A Communist dictator has a "beautiful vision for his country?" He sounds like one of those people who calls John Lennon's ghastly rant Imagine a beautiful song, without bothering to notice what the words actually mean. What's the beautiful thing about Kim's vision that American socialists like Bernie Sanders and Elizabeth Warren are lacking? An even more disturbing question is what Trump intends to do to help Kim realize this vision.
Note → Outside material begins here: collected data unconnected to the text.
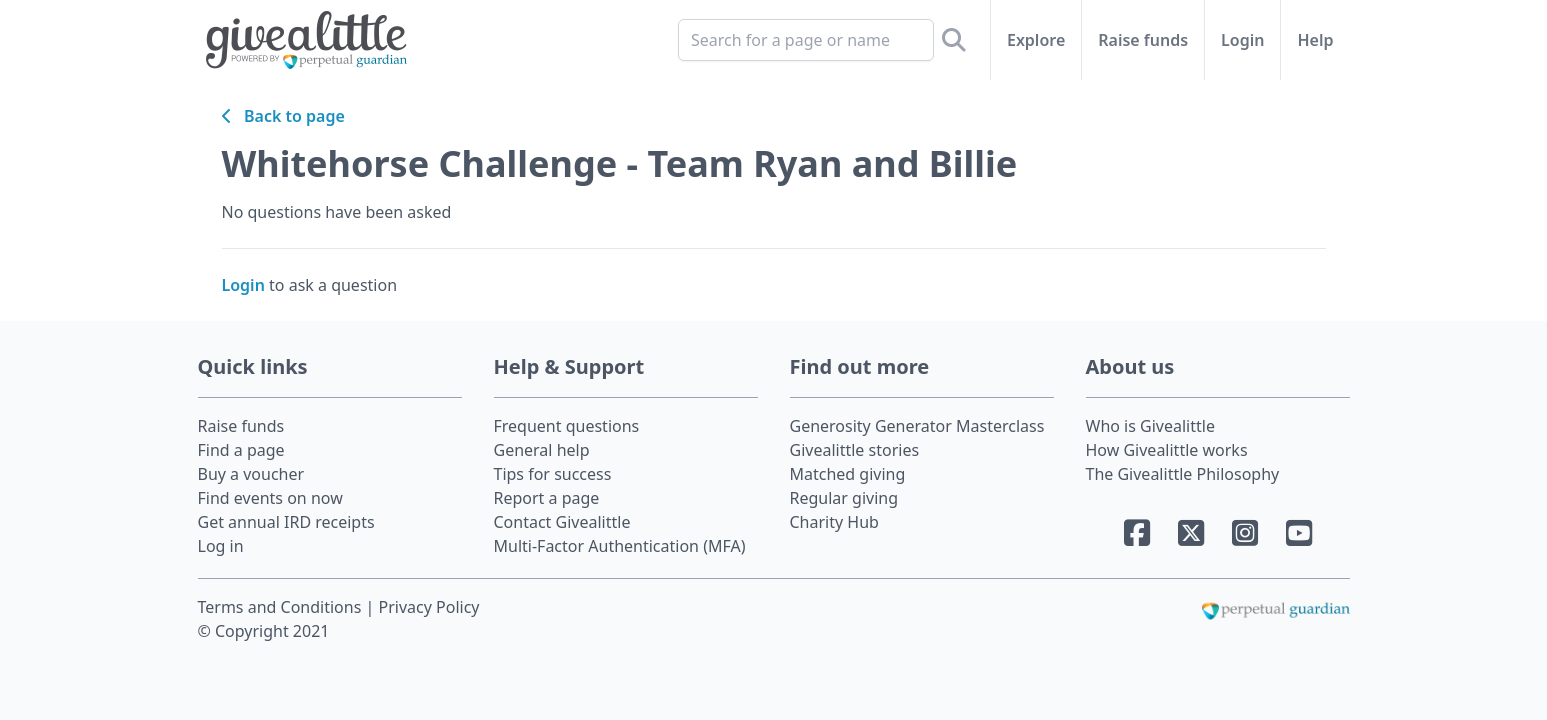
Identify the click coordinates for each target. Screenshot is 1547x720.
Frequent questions (567, 426)
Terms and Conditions (282, 607)
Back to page (283, 116)
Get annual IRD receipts (286, 522)
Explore (1036, 40)
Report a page (547, 498)
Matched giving (848, 474)
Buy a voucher (251, 474)
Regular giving (844, 498)
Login (1242, 40)
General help (542, 450)
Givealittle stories (855, 450)
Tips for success (553, 474)
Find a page (241, 450)
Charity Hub (834, 522)
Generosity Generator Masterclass (917, 426)
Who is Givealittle (1150, 426)
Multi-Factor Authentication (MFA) (620, 546)
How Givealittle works (1167, 450)
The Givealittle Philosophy (1183, 474)
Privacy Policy (429, 607)
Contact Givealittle (562, 522)
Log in (221, 546)
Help (1315, 40)
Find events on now (270, 498)
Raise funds (1143, 40)
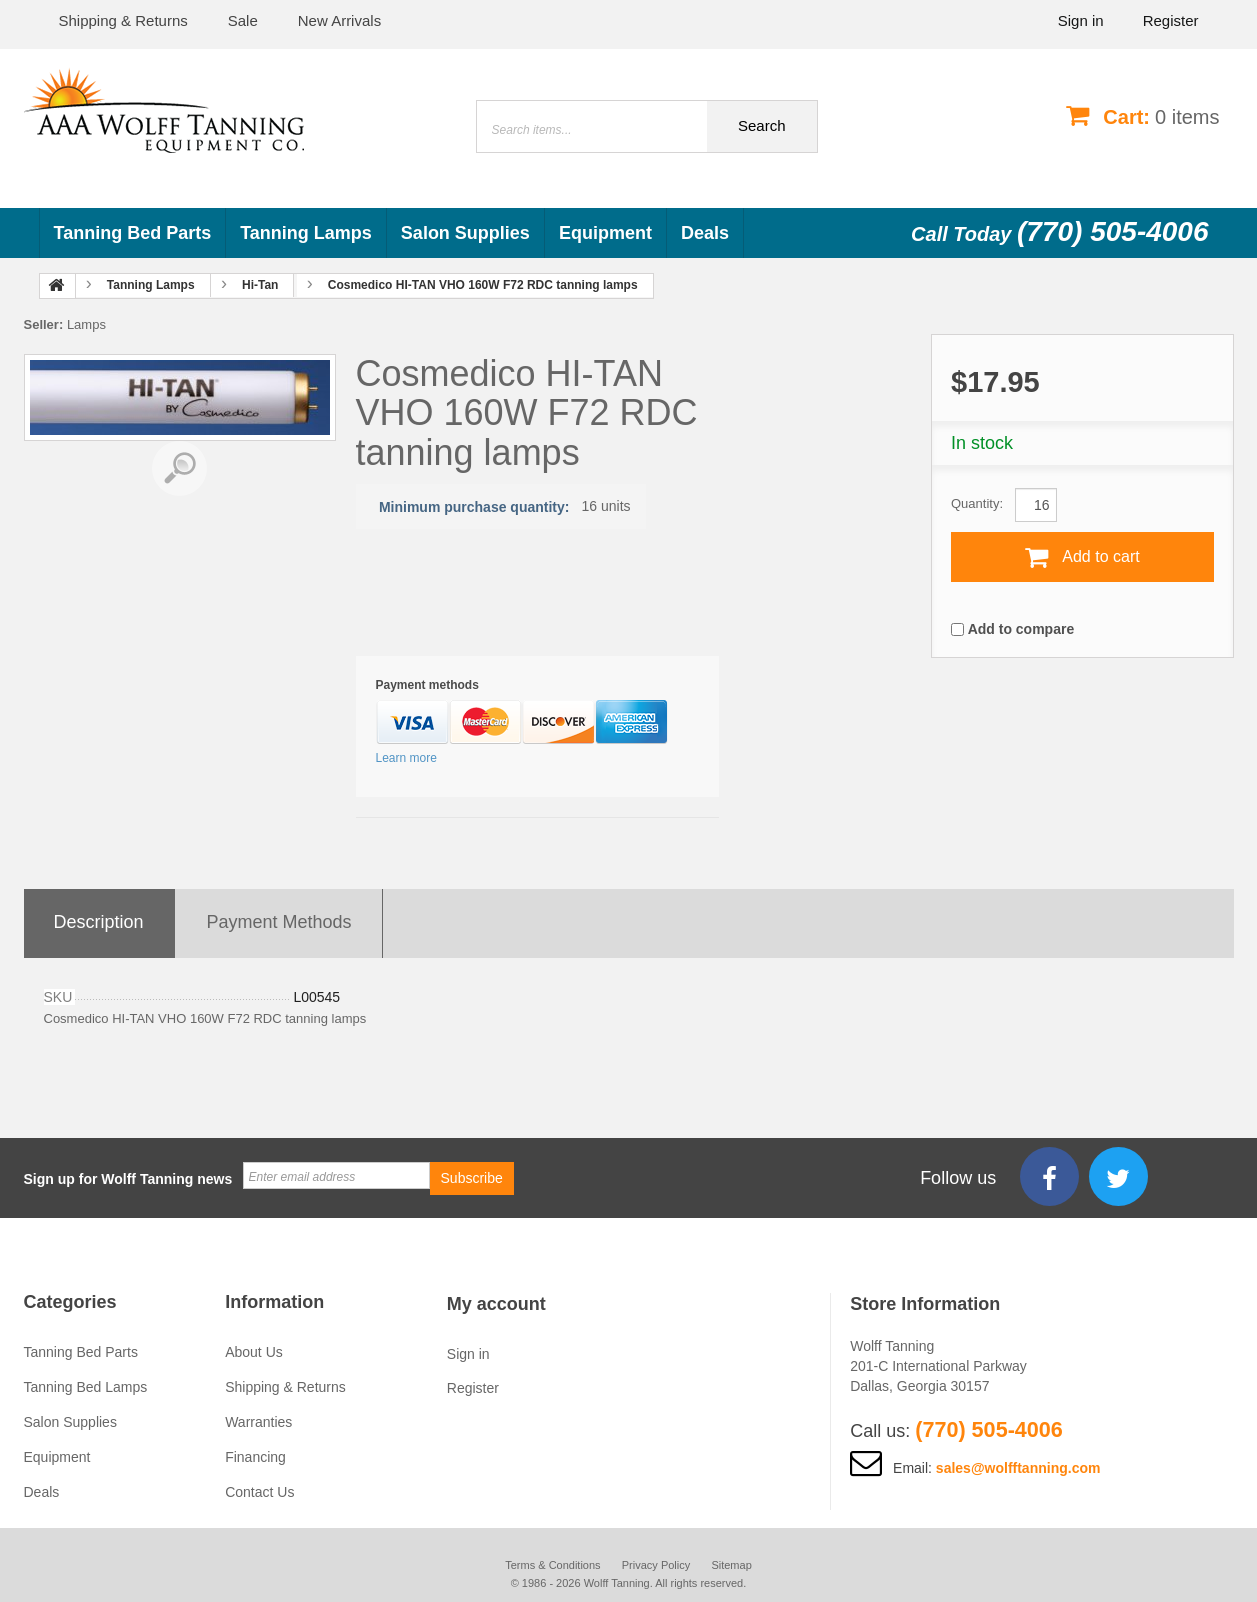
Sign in (1081, 20)
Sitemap (733, 1565)
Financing (255, 1457)
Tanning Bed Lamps (86, 1387)
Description (99, 922)
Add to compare (1021, 629)
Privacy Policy (656, 1565)
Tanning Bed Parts (133, 233)
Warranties (258, 1422)
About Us (254, 1352)
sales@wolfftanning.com (1018, 1468)
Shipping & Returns (285, 1387)
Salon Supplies (465, 233)
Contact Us (259, 1492)
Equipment (605, 233)
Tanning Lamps (306, 233)
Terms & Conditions (550, 1565)
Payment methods (279, 922)
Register (1171, 20)
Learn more (406, 758)
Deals (705, 233)
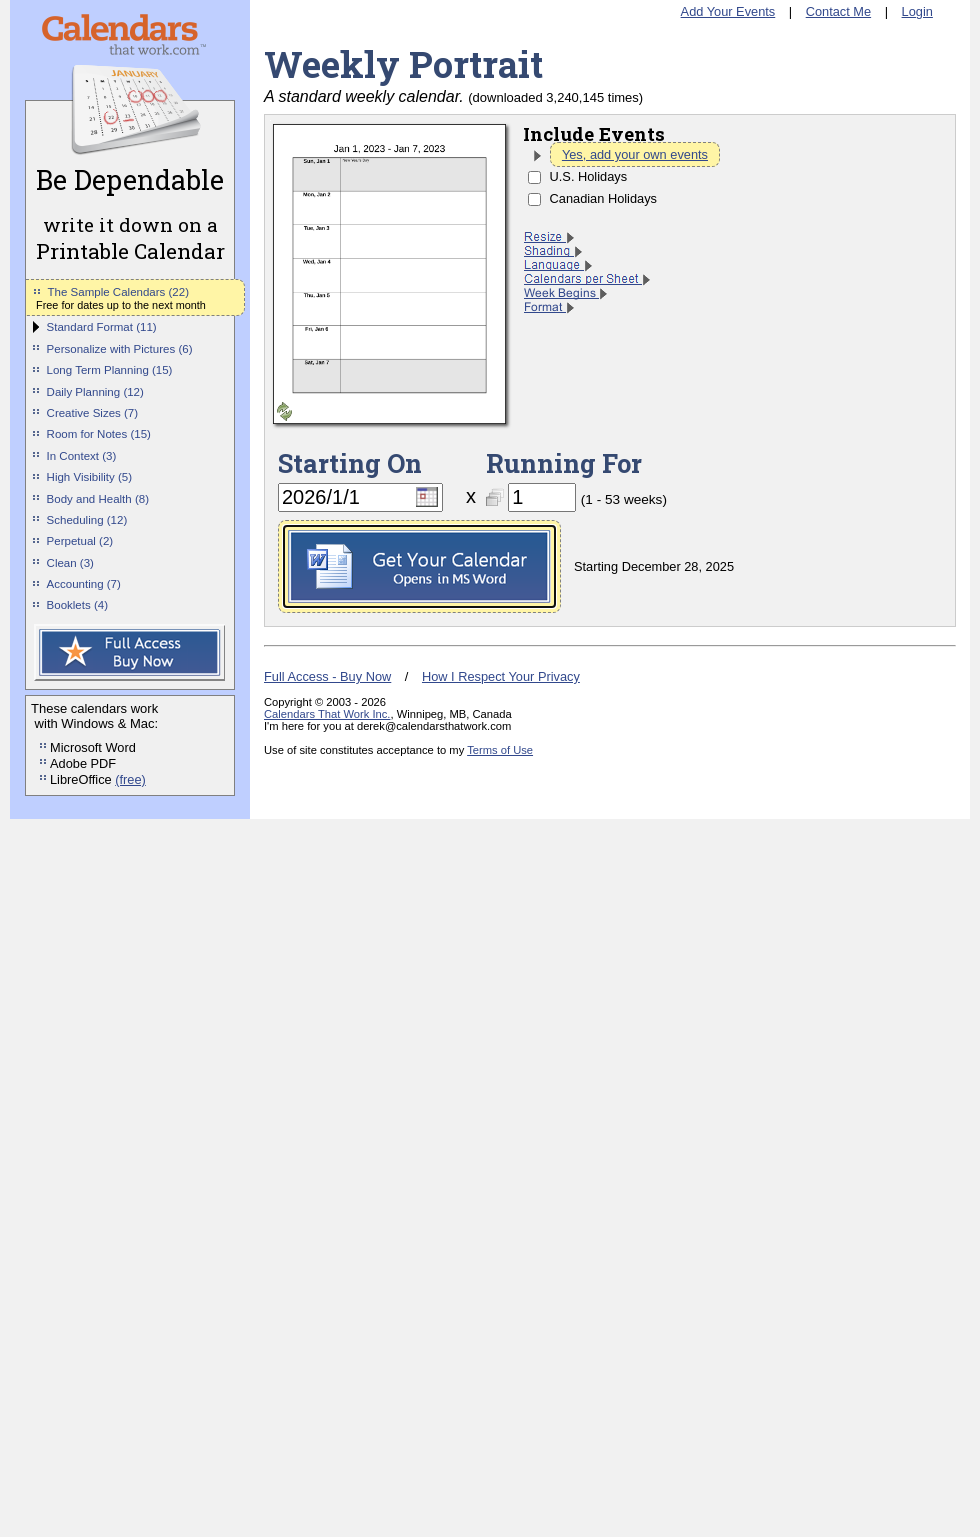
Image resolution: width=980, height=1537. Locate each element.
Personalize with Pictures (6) (120, 349)
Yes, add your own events (635, 154)
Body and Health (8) (98, 499)
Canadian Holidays (603, 198)
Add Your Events (728, 11)
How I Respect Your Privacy (501, 676)
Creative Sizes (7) (93, 413)
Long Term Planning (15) (110, 370)
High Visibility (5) (90, 477)
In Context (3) (82, 456)
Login (917, 11)
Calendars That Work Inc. (327, 714)
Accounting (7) (84, 584)
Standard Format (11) (102, 327)
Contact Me (838, 11)
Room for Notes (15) (99, 434)
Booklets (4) (77, 605)
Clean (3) (70, 563)
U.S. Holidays (589, 176)
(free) (130, 779)
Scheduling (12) (87, 520)
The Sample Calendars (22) (118, 292)
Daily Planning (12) (95, 392)
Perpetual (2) (80, 541)
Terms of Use (500, 750)
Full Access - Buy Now (327, 676)
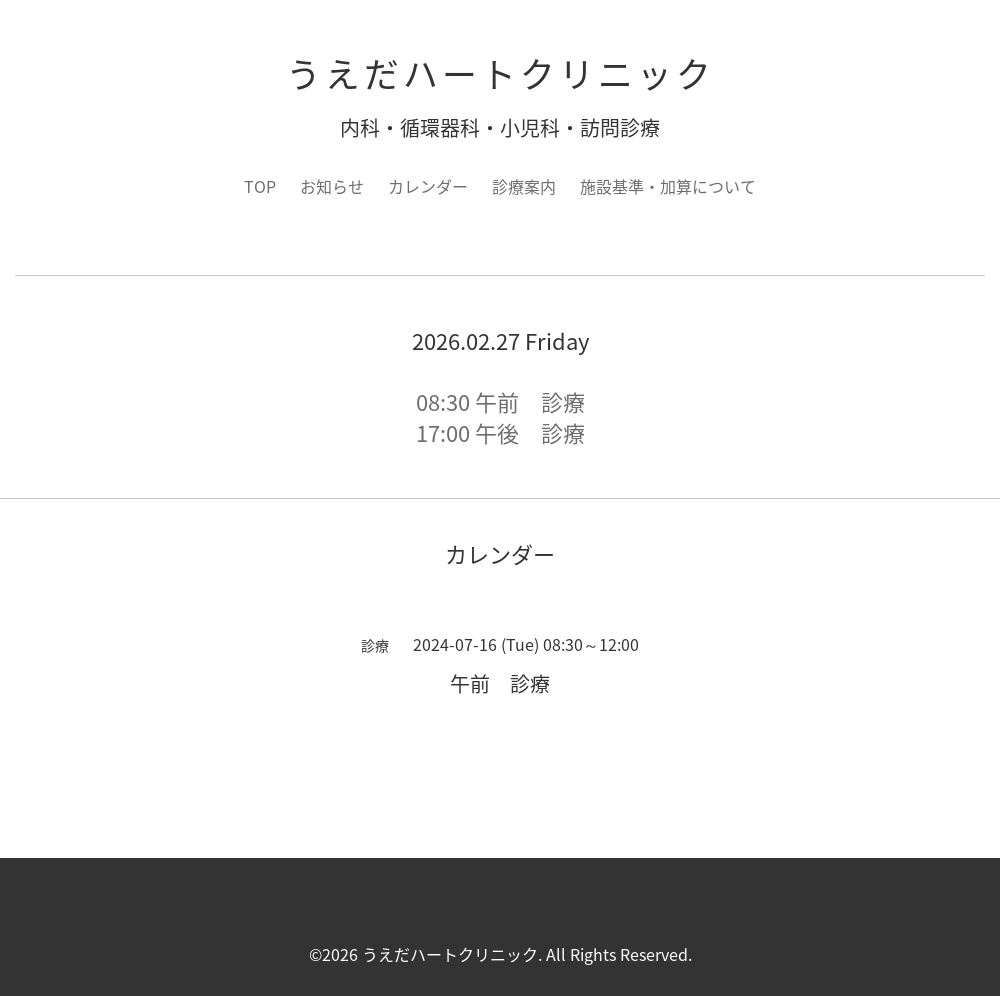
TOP (260, 186)
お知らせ (332, 186)
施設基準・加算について (668, 186)
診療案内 (524, 186)
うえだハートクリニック (500, 73)
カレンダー (428, 186)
It should go without saying that there are consequences to having a president who fails to grasp the nature of Communism. The trade war with China is but one example. Trump assumes he has the upperhand because the standoff is harming the Chinese people worse than the American people. In reality, there's no reason for China to give in until the Chinese government is being harmed worse than the American people. If Trump is gullible enough to believe a Communist government will be moved by concerns for the well-being of its people, we ought to be very worried about every negotiation he enters on our behalf.

He's only being consistent, though. The Norks sent American hostage Otto Warmbier home to die of having been tortured, and Trump could not conceive that Kim's government was responsible. Vladimir Putin is openly nostalgic for the USSR, and Trump joked with him about tampering with American elections. When Jimmy Carter, as ex-president, became this pliant toward Communist thugs, conservatives were rightly and profusely outraged. When sitting president Donald Trump does it, we're just supposed to assume he has his reasons.

The Trumpies will never concede that he is doing anything other than executing a brilliant, if counterintuitive, strategy. To them, he'll always be General Patton, Pop Warner and Deep Blue all rolled into one. The very tiniest concession to reality they should be willing to make, however, is to at least have the decency to stop likening their man to Ronald Reagan.